Task goal: Output, exactly as written, the lines below from the one that has "DrHouse website does" through the one that has "grades of membership"; nothing else, and no pictures.

Data:
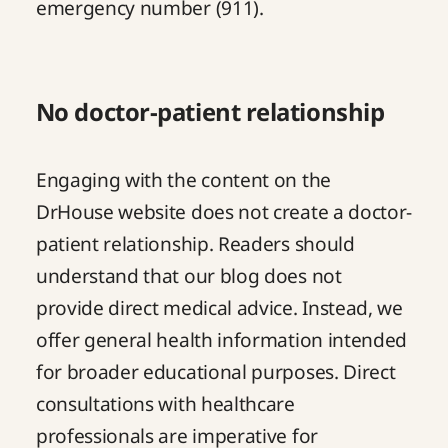
emergency number (911).
No doctor-patient relationship
Engaging with the content on the
DrHouse website does not create a doctor-
patient relationship. Readers should
understand that our blog does not
provide direct medical advice. Instead, we
offer general health information intended
for broader educational purposes. Direct
consultations with healthcare
professionals are imperative for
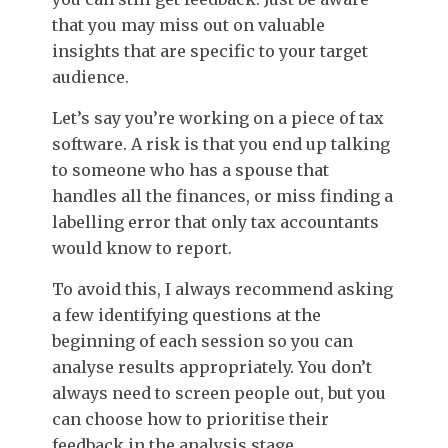
that you may miss out on valuable
insights that are specific to your target
audience.
Let’s say you’re working on a piece of tax
software. A risk is that you end up talking
to someone who has a spouse that
handles all the finances, or miss finding a
labelling error that only tax accountants
would know to report.
To avoid this, I always recommend asking
a few identifying questions at the
beginning of each session so you can
analyse results appropriately. You don’t
always need to screen people out, but you
can choose how to prioritise their
feedback in the analysis stage.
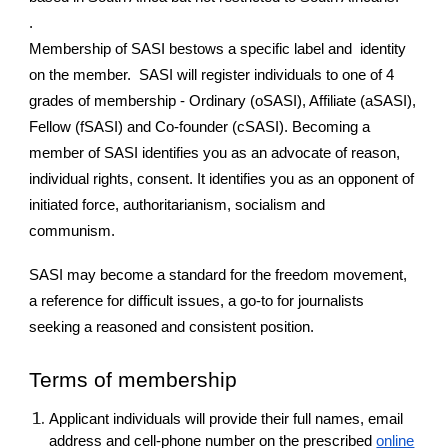
.
Membership of SASI bestows a specific label and identity
on the member. SASI will register individuals to one of 4
grades of membership - Ordinary (oSASI), Affiliate (aSASI),
Fellow (fSASI) and Co-founder (cSASI). Becoming a
member of SASI identifies you as an advocate of reason,
individual rights, consent. It identifies you as an opponent of
initiated force, authoritarianism, socialism and
communism.
SASI may become a standard for the freedom movement,
a reference for difficult issues, a go-to for journalists
seeking a reasoned and consistent position.
Terms of membership
Applicant individuals will provide their full names, email
address and cell-phone number on the prescribed
online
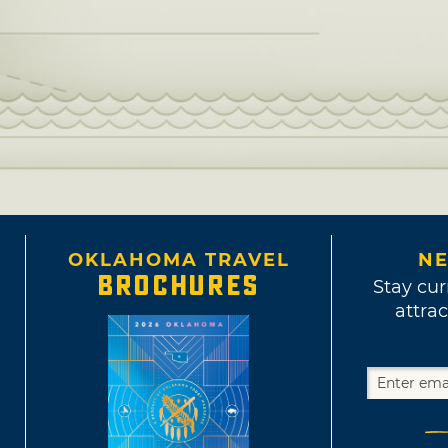
OKLAHOMA TRAVEL
NE
BROCHURES
Stay cur
attrac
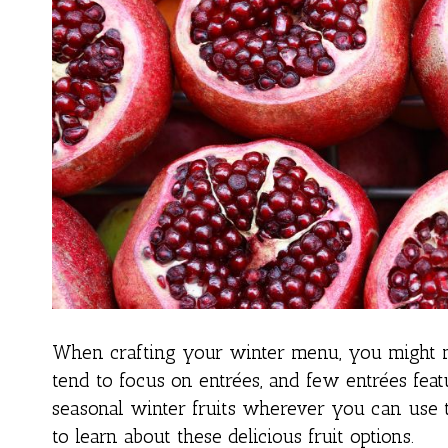
When crafting your winter menu, you might n
tend to focus on entrées, and few entrées featu
seasonal winter fruits wherever you can use 
to learn about these delicious fruit options.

Response to the task:
DrHouse website does not create a doctor-
patient relationship. Readers should
understand that our blog does not
provide direct medical advice. Instead, we
offer general health information intended
for broader educational purposes. Direct
consultations with healthcare
professionals are imperative for
that you may miss out on valuable
insights that are specific to your target
audience.
Let’s say you’re working on a piece of tax
software. A risk is that you end up talking
to someone who has a spouse that
handles all the finances, or miss finding a
labelling error that only tax accountants
would know to report.
To avoid this, I always recommend asking
a few identifying questions at the
beginning of each session so you can
analyse results appropriately. You don’t
always need to screen people out, but you
can choose how to prioritise their
feedback in the analysis stage.
.
Membership of SASI bestows a specific label and identity
on the member. SASI will register individuals to one of 4
grades of membership - Ordinary (oSASI), Affiliate (aSASI),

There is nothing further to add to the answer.